As COVID-19 almost overwhelmed the capacity of our NHS, people were reluctant to bring their health issues to medical attention. However, acute leukaemia rapidly becomes hard to ignore, so our service did not see any slowdown in activity.


Hardly anyone suspects they have acute leukaemia. Symptoms often include fatigue, breathlessness, fever, aching bones and lingering infections, so it’s easy to see why so many people diagnosed by University College London Hospital’s leukaemia service last year thought they probably had COVID-19. Indeed, some had both. 

Adapting in-patient treatments 

None of us had experience of protecting people from infection with a newly emerged virus during a global pandemic. Leukaemia had already suppressed our patients’ immune systems, but they needed immediate, intensive in-patient chemotherapy treatments, which would make them even more vulnerable to infection. 

At first, separating non-infected patients and staff from those with COVID-19 was not straightforward. There was limited capacity for COVID testing and the correct personal protective equipment for staff took time to define. The cosy rooms into which doctors and nurses crowded to write patient notes and take breaks were now terrifying. 

We all exercised extreme caution, at the expense of what we had previously considered humanity. 

The cost of keeping people safe

As reality dawned that many patients were going to die of COVID-19, it crossed our minds that we could be among them. Many of our team became infected. I am haunted that I could not hug my nurse friends when I met them, ashen-faced and tearful, outside the hospital after one of our departmental nursing colleagues, a mother of two young children, had just died of COVID. We all exercised extreme caution, at the expense of what we had previously considered humanity. 

The same limitations on personal contact were imposed on our patients.
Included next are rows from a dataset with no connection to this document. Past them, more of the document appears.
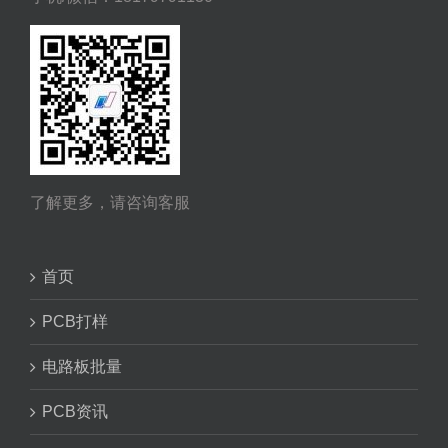
了解更多，请咨询客服
首页
PCB打样
电路板批量
PCB资讯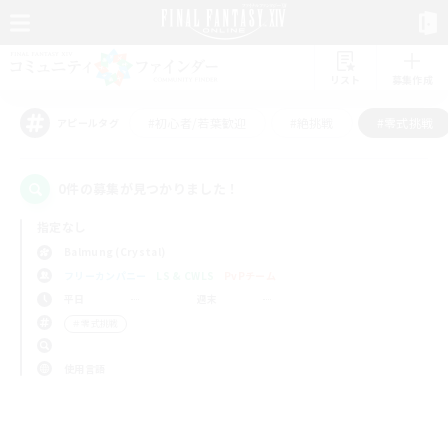
リスト
募集作成
#初心者/若葉歓迎
#絶挑戦
#零式挑戦
アピールタグ
0件の募集が見つかりました！
指定なし
Balmung (Crystal)
フリーカンパニー
LS & CWLS
PvPチーム
平日
週末
＃零式挑戦
使用言語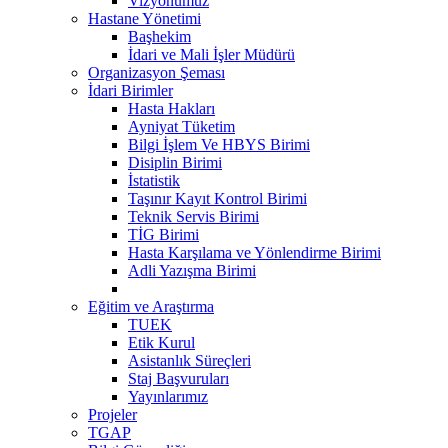
Vizyonumuz
Hastane Yönetimi
Başhekim
İdari ve Mali İşler Müdürü
Organizasyon Şeması
İdari Birimler
Hasta Hakları
Ayniyat Tüketim
Bilgi İşlem Ve HBYS Birimi
Disiplin Birimi
İstatistik
Taşınır Kayıt Kontrol Birimi
Teknik Servis Birimi
TİG Birimi
Hasta Karşılama ve Yönlendirme Birimi
Adli Yazışma Birimi
Eğitim ve Araştırma
TUEK
Etik Kurul
Asistanlık Süreçleri
Staj Başvuruları
Yayınlarımız
Projeler
TGAP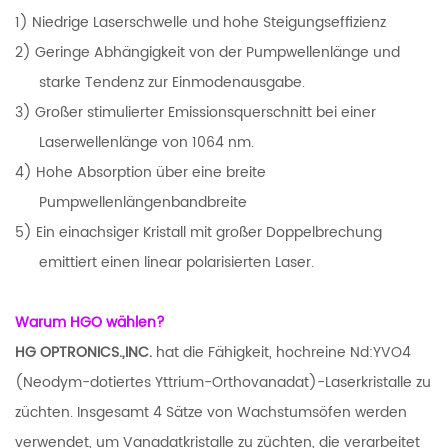
1) Niedrige Laserschwelle und hohe Steigungseffizienz
2) Geringe Abhängigkeit von der Pumpwellenlänge und
starke Tendenz zur Einmodenausgabe.
3) Großer stimulierter Emissionsquerschnitt bei einer
Laserwellenlänge von 1064 nm.
4) Hohe Absorption über eine breite
Pumpwellenlängenbandbreite
5) Ein einachsiger Kristall mit großer Doppelbrechung
emittiert einen linear polarisierten Laser.
Warum HGO wählen?
HG OPTRONICS.,INC.
hat die Fähigkeit, hochreine Nd:YVO4
(Neodym-dotiertes Yttrium-Orthovanadat)-Laserkristalle zu
züchten. Insgesamt 4 Sätze von Wachstumsöfen werden
verwendet, um Vanadatkristalle zu züchten, die verarbeitet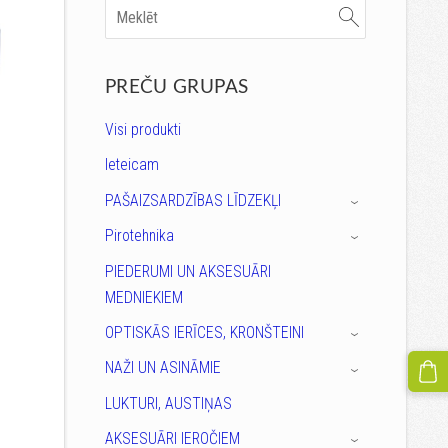
PREČU GRUPAS
Visi produkti
Ieteicam
PAŠAIZSARDZĪBAS LĪDZEKĻI
›
Pirotehnika
›
PIEDERUMI UN AKSESUĀRI
MEDNIEKIEM
OPTISKĀS IERĪCES, KRONŠTEINI
›
NAŽI UN ASINĀMIE
›
LUKTURI, AUSTIŅAS
AKSESUĀRI IEROČIEM
›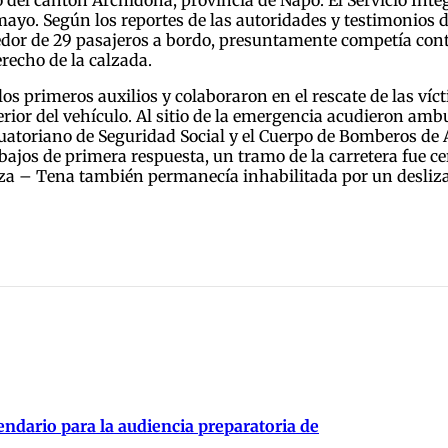
e mayo. Según los reportes de las autoridades y testimonios 
dedor de 29 pasajeros a bordo, presuntamente competía co
erecho de la calzada.
os primeros auxilios y colaboraron en el rescate de las vícti
erior del vehículo. Al sitio de la emergencia acudieron ambu
 Ecuatoriano de Seguridad Social y el Cuerpo de Bomberos de
rabajos de primera respuesta, un tramo de la carretera fue
eza – Tena también permanecía inhabilitada por un deslizam
endario para la audiencia preparatoria de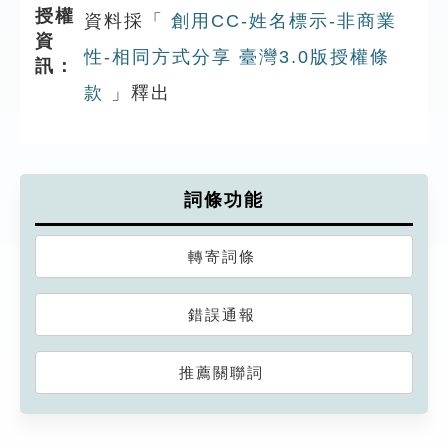
授權
資料採「
創用CC-姓名標示-非商業
資
性-相同方式分享 臺灣3.0版授權條
訊：
款
」釋出
詞條功能
轉寄詞條
錯誤通報
推薦關聯詞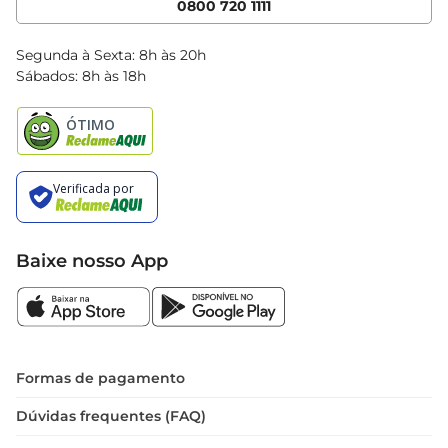
0800 720 1111
Clube Bretas
Blog Bretas
Segunda à Sexta: 8h às 20h
Black Friday
Sábados: 8h às 18h
Natal
Baixe nosso App
Formas de pagamento
Dúvidas frequentes (FAQ)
Once admitted, they were not allowed out of their single rooms and could not receive visitors—this felt like a cruel and unusual additional punishment to a diagnosis of leukaemia. Ward rounds incorporated frantic loved ones electronically, wherever possible, but FaceTimes and empathy were muted by masks and visors. 

Remaining vigilant 

One year on, my hospital has offered vaccinations to all staff, who are also regularly COVID-tested. Our vulnerable patients with leukaemia have been vaccinated too, but many will not get adequate protection because of their condition or treatment. They can now get a visitor once per week, but mostly they are dependent on the staff for comfort and support when they are afraid. Most of what we do to help people still feels much less human than it was. 

I imagine it’s no surprise to readers that I remain the person in the supermarket queue reminding you to pull your mask over your nose.